Conclusion: Not the One I thought I’d Start With

Do you remember this ? That may be the point.

I mentioned earlier in this article Super Jeopardy, the shows first big tournament. It aired on consecutive weeks in the summer of 1990. Like almost all tournaments, it was experimental in nature. There were nine quarterfinal matches, each of which contained four former champions. Score was kept in points, not dollars — and it wasn’t quite like any version before or since. The Jeopardy round had point values from 200 to 1000; the Double Jeopardy round had values from 500 to 2500. The matches were aired in a different style than future tournaments; rather than wait until all the quarterfinals were finished before moving on to the semifinal round, there would be three quarterfinals, then a semi-final, all leading up to a winner take all game for a quarter of a million dollars.

Thirty five champions from the previous six years appeared on Super Jeopardy. (There was a special one, which I’ll get to in a bit. )And while many of them were five game winners, Tournament of Champions winners and Teen and College Champions, none of them ended up winning.

Bruce Seymour won almost $55,000 in four games in 1988. He was eliminated in the quarterfinals of that year’s Tournament of Champions. Two years, he was asked back to Super Jeopardy. He edged out a win in his quarterfinal match; more impressively won his semi-final and utterly demolished his opponents in the final to win the grand prize.

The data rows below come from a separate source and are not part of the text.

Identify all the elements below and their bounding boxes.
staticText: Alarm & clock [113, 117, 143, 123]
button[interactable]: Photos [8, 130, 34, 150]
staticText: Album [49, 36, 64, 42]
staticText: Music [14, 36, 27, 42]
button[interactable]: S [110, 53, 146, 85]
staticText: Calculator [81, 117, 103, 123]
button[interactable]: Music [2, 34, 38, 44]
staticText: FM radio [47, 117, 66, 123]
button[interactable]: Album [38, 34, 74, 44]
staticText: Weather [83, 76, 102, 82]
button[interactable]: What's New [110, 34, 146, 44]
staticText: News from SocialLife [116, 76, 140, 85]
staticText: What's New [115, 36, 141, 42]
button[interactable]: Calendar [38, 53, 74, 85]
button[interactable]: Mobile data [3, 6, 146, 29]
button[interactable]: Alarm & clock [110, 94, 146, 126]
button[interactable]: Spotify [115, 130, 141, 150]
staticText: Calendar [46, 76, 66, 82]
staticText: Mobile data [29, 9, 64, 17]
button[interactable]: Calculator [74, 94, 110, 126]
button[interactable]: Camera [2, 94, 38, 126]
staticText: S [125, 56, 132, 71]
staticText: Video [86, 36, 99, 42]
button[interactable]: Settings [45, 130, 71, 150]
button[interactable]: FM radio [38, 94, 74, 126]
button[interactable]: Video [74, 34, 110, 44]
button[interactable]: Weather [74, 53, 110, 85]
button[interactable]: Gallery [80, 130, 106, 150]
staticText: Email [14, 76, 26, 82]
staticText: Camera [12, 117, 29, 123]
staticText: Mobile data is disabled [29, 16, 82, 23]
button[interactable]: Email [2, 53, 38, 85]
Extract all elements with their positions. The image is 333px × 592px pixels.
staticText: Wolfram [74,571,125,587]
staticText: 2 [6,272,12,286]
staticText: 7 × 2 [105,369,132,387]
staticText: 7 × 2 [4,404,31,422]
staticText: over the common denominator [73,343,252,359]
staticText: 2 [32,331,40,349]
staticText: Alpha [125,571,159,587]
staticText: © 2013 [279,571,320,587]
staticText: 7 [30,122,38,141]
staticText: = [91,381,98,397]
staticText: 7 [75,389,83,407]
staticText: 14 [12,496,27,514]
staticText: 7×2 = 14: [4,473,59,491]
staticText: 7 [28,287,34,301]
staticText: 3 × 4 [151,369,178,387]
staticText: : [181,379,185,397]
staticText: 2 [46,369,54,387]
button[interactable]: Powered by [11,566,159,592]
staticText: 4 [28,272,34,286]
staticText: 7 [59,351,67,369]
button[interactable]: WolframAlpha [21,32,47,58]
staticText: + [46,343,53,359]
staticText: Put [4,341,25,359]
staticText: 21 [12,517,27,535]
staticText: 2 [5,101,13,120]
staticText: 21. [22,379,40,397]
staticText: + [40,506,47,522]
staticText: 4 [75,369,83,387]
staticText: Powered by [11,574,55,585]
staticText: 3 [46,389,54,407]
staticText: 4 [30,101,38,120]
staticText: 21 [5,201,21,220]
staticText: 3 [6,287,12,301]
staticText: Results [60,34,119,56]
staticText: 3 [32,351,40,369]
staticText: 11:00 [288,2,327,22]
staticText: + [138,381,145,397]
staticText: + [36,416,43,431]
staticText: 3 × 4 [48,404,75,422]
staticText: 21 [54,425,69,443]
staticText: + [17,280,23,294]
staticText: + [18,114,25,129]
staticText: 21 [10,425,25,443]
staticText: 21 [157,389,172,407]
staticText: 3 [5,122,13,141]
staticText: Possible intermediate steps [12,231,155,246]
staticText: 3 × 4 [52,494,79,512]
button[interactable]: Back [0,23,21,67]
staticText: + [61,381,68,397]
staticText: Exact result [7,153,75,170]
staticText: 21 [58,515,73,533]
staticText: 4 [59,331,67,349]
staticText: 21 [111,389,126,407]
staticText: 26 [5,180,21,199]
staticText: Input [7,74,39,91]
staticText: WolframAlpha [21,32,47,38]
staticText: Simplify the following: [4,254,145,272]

I suspect that most of the people reading this article don’t know Bruce’s name or may not even be aware of Super Jeopardy’s existence. That’s because Jeopardy ever since then, has gone out of its away to pretend this first major tournament never happened.

Bruce has not been invited back for Super Tournament since then. He didn’t meet the qualifications of the Ultimate Tournament of Champions I listed earlier, but just as they ignored Elise Beraru for a bye, they did the same for Bruce. He was not invited back for either of the two tournaments I mentioned, even though he was more qualified by far than some of the other participants in either. But they’ve also subtly erased the entire tournament from other aspects.

Many of the players in Super Jeopardy have appeared in at least one of the Tournaments I have listed above. Their experiences in that tournament don’t seem to come up in any of the interviews that were given prior to that. And there’s been a very subtle erasure of Bruce’s accomplishment. Introducing Robin Carroll in the Ultimate Tournament of Champions, Alex said she was the show’s all time money winner, prior to the Million Dollar Masters. Now Robin had won a lot of money, over $200,000… but that is still less than Bruce did after Super Jeopardy.

So why has Bruce Seymour been erased from Jeopardy history? Well, that’s a strong word. If you go on YouTube and type in the words Super Jeopardy, you can find quite a few matches from that tournament. So I guess the question is: why are they pretending it didn’t happen? I don’t have a ready answer for that. I know that there might have been plans for another Super Tournament the following year -Alex seemed to imply as much in his closing comments — but, for whatever reason, they never followed up. Was there some kind of corruption behind Bruce’s wins? I’ve looked at the archives of the game on j.archive.com and there doesn’t appear to be any evidence, but of course that’s just a listing of the clues, not a visual.

It just seems odd…to edit your past like that, especially considering that Jeopardy is a show that celebrates the distant past more than any other game show. Hell, there’s proof of that on Super Jeopardy. I mentioned that there were 35 former champions from the previous six years. Player 36, however, was Burns Cameron, who was the all time money winner in Jeopardy’s original incarnation in the 1960s and ’70s. (His winnings: $11,110.) Indeed, he actually was one of Bruce’s opponents in the first match he won. You could argue that Bruce has actually a greater link to Jeopardy’s origins than any player in the series history. Which actually makes it even odder that he, and the tournament he won, don’t seem to be part of the series chronology anymore.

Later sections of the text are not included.